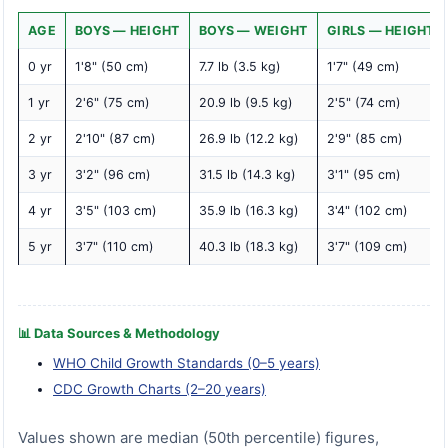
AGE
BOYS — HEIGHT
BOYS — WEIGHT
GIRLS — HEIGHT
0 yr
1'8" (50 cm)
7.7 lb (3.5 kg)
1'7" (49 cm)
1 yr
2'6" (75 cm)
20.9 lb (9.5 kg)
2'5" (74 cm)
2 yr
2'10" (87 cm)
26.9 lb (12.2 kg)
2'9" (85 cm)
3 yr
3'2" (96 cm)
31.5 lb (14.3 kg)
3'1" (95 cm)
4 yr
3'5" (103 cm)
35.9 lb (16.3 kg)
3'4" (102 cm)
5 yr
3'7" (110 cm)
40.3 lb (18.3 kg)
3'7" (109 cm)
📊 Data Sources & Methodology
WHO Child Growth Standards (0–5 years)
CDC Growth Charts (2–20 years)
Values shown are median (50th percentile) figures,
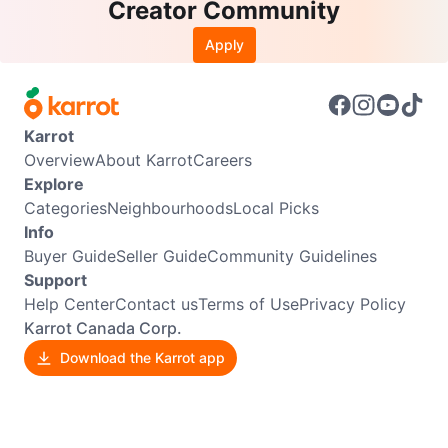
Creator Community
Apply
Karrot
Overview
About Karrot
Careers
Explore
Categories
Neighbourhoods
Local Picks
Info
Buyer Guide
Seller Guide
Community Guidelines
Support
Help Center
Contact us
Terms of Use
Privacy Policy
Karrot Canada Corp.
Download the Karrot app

==============================

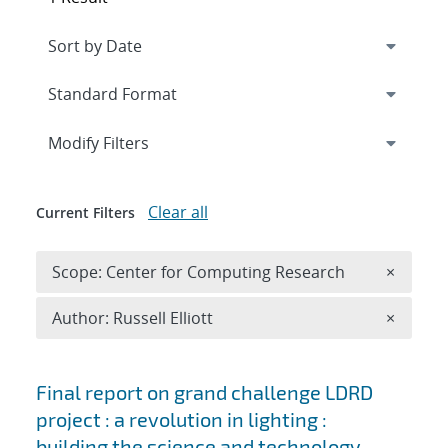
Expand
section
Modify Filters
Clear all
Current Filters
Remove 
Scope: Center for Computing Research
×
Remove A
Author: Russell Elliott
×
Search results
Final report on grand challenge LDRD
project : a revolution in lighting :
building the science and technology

==============================

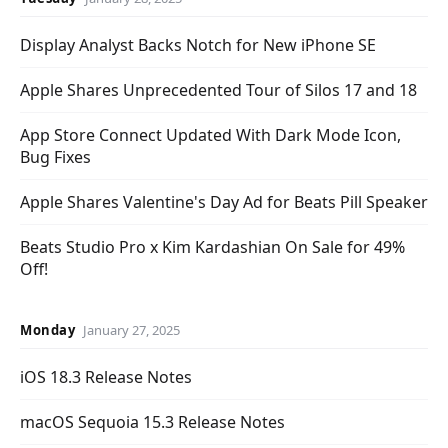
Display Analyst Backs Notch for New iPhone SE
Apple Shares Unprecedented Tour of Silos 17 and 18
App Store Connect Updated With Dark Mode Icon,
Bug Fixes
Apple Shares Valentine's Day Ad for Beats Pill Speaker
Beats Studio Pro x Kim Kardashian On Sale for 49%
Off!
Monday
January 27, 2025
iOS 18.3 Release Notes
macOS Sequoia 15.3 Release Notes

==============================

Exercise instructions:
Search the data for "Notes". Copy every line that has it.

Answer section:
iOS 18.3 Release Notes
macOS Sequoia 15.3 Release Notes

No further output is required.